REQUIRED WORK:
Return the full listing character for character, without its pictures.

ENTRIES SUPPLIED:
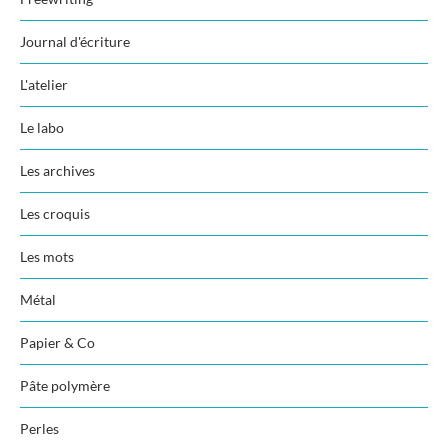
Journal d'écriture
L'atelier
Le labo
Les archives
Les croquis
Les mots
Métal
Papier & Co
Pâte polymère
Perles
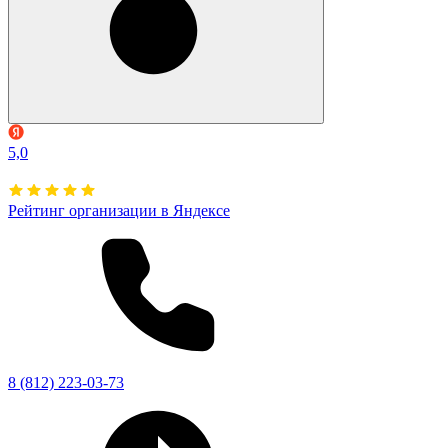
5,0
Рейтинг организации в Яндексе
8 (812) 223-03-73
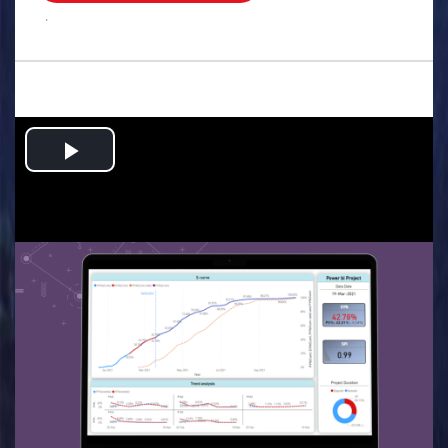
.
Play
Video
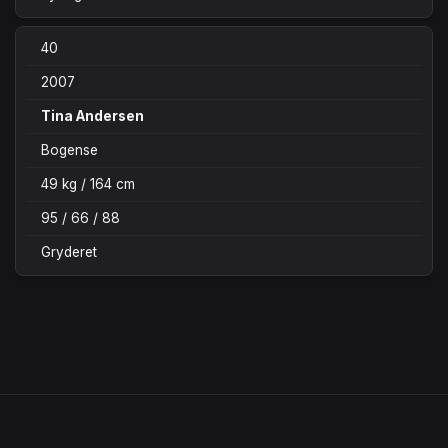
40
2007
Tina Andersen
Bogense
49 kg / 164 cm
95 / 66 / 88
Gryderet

REPLY:
Journal d'écriture
L'atelier
Le labo
Les archives
Les croquis
Les mots
Métal
Papier & Co
Pâte polymère
Perles
5,0
Рейтинг организации в Яндексе
8 (812) 223-03-73
.
Play
Video
40
2007
Tina Andersen
Bogense
49 kg / 164 cm
95 / 66 / 88
Gryderet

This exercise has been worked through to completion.